◆ WHAT YOU SHOULD DO
Only the text carries over: repeat the records exactly and drop the images.

◆ RECORDS SHOWN
-- Opening Marker --
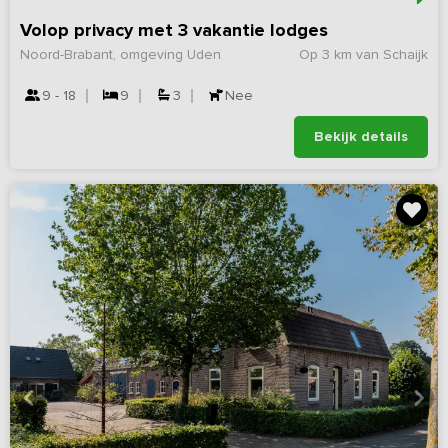
Volop privacy met 3 vakantie lodges
Noord-Brabant, omgeving Uden
Op 3 km van Schaijk
9 - 18
9
3
Nee
Bekijk details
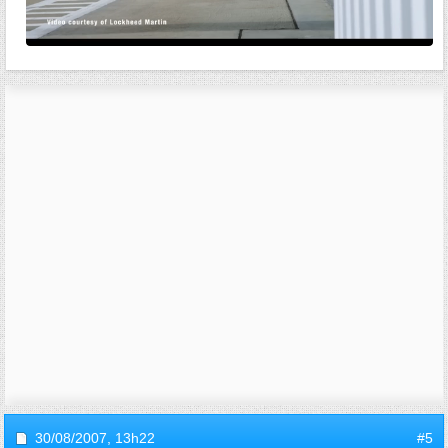
30/08/2007,
13h22
#5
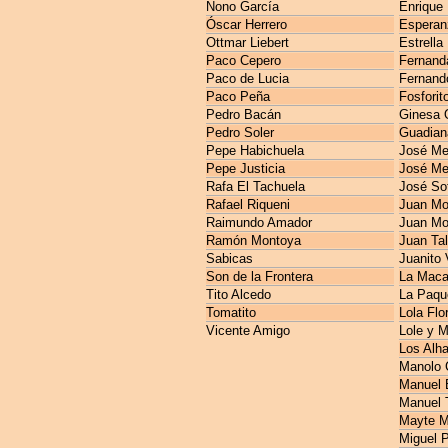
Nono García
Enrique
Óscar Herrero
Esperan
Ottmar Liebert
Estrella
Paco Cepero
Fernanda
Paco de Lucia
Fernando
Paco Peña
Fosforit
Pedro Bacán
Ginesa 
Pedro Soler
Guadian
Pepe Habichuela
José M
Pepe Justicia
José Me
Rafa El Tachuela
José So
Rafael Riqueni
Juan Mo
Raimundo Amador
Juan Mo
Ramón Montoya
Juan Ta
Sabicas
Juanito 
Son de la Frontera
La Maca
Tito Alcedo
La Paqu
Tomatito
Lola Flo
Vicente Amigo
Lole y 
Los Alh
Manolo 
Manuel E
Manuel 
Mayte M
Miguel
-- Closing Marker --
◆ SOLUTION TO THIS EXERCISE
Volop privacy met 3 vakantie lodges
Noord-Brabant, omgeving Uden
Op 3 km van Schaijk
9 - 18
9
3
Nee
Bekijk details
30/08/2007,
13h22
#5
Nono García
Enrique
Óscar Herrero
Esperan
Ottmar Liebert
Estrella
Paco Cepero
Fernanda
Paco de Lucia
Fernando
Paco Peña
Fosforit
Pedro Bacán
Ginesa 
Pedro Soler
Guadian
Pepe Habichuela
José M
Pepe Justicia
José Me
Rafa El Tachuela
José So
Rafael Riqueni
Juan Mo
Raimundo Amador
Juan Mo
Ramón Montoya
Juan Ta
Sabicas
Juanito 
Son de la Frontera
La Maca
Tito Alcedo
La Paqu
Tomatito
Lola Flo
Vicente Amigo
Lole y 
Los Alh
Manolo 
Manuel E
Manuel 
Mayte M
Miguel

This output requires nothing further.